___ Material for this exercise

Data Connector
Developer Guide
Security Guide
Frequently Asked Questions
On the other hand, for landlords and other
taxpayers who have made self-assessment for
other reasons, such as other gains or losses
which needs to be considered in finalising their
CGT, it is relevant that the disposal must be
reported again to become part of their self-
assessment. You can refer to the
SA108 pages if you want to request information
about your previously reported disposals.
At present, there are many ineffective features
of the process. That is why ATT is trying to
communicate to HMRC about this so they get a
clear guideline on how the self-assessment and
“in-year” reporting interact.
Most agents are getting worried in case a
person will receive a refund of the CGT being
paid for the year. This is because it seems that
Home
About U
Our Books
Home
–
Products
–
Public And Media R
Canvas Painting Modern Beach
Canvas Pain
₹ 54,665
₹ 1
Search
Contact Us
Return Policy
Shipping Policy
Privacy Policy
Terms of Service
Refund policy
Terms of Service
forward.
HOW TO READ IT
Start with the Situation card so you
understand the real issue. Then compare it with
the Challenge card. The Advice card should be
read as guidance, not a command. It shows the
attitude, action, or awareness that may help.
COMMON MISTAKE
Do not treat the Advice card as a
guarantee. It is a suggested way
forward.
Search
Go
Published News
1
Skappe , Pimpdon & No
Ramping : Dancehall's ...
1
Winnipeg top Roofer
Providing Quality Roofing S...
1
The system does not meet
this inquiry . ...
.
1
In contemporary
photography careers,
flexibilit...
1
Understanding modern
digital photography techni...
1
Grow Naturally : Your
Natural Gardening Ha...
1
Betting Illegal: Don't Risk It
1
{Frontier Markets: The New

______

What is being asked:
Take the data above and reproduce it exactly.

Written solution:
Data Connector
Developer Guide
Security Guide
Frequently Asked Questions
On the other hand, for landlords and other
taxpayers who have made self-assessment for
other reasons, such as other gains or losses
which needs to be considered in finalising their
CGT, it is relevant that the disposal must be
reported again to become part of their self-
assessment. You can refer to the
SA108 pages if you want to request information
about your previously reported disposals.
At present, there are many ineffective features
of the process. That is why ATT is trying to
communicate to HMRC about this so they get a
clear guideline on how the self-assessment and
“in-year” reporting interact.
Most agents are getting worried in case a
person will receive a refund of the CGT being
paid for the year. This is because it seems that
Home
About U
Our Books
Home
–
Products
–
Public And Media R
Canvas Painting Modern Beach
Canvas Pain
₹ 54,665
₹ 1
Search
Contact Us
Return Policy
Shipping Policy
Privacy Policy
Terms of Service
Refund policy
Terms of Service
forward.
HOW TO READ IT
Start with the Situation card so you
understand the real issue. Then compare it with
the Challenge card. The Advice card should be
read as guidance, not a command. It shows the
attitude, action, or awareness that may help.
COMMON MISTAKE
Do not treat the Advice card as a
guarantee. It is a suggested way
forward.
Search
Go
Published News
1
Skappe , Pimpdon & No
Ramping : Dancehall's ...
1
Winnipeg top Roofer
Providing Quality Roofing S...
1
The system does not meet
this inquiry . ...
.
1
In contemporary
photography careers,
flexibilit...
1
Understanding modern
digital photography techni...
1
Grow Naturally : Your
Natural Gardening Ha...
1
Betting Illegal: Don't Risk It
1
{Frontier Markets: The New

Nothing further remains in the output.